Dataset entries
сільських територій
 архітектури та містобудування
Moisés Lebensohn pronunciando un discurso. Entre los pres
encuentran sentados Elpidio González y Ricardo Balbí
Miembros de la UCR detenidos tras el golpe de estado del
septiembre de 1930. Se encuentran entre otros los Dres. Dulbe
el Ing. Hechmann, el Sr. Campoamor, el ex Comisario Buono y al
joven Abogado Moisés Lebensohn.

Assignment: Write the records above out again, exactly as they are.

Response for this exercise:
сільських територій
 архітектури та містобудування
Moisés Lebensohn pronunciando un discurso. Entre los pres
encuentran sentados Elpidio González y Ricardo Balbí
Miembros de la UCR detenidos tras el golpe de estado del
septiembre de 1930. Se encuentran entre otros los Dres. Dulbe
el Ing. Hechmann, el Sr. Campoamor, el ex Comisario Buono y al
joven Abogado Moisés Lebensohn.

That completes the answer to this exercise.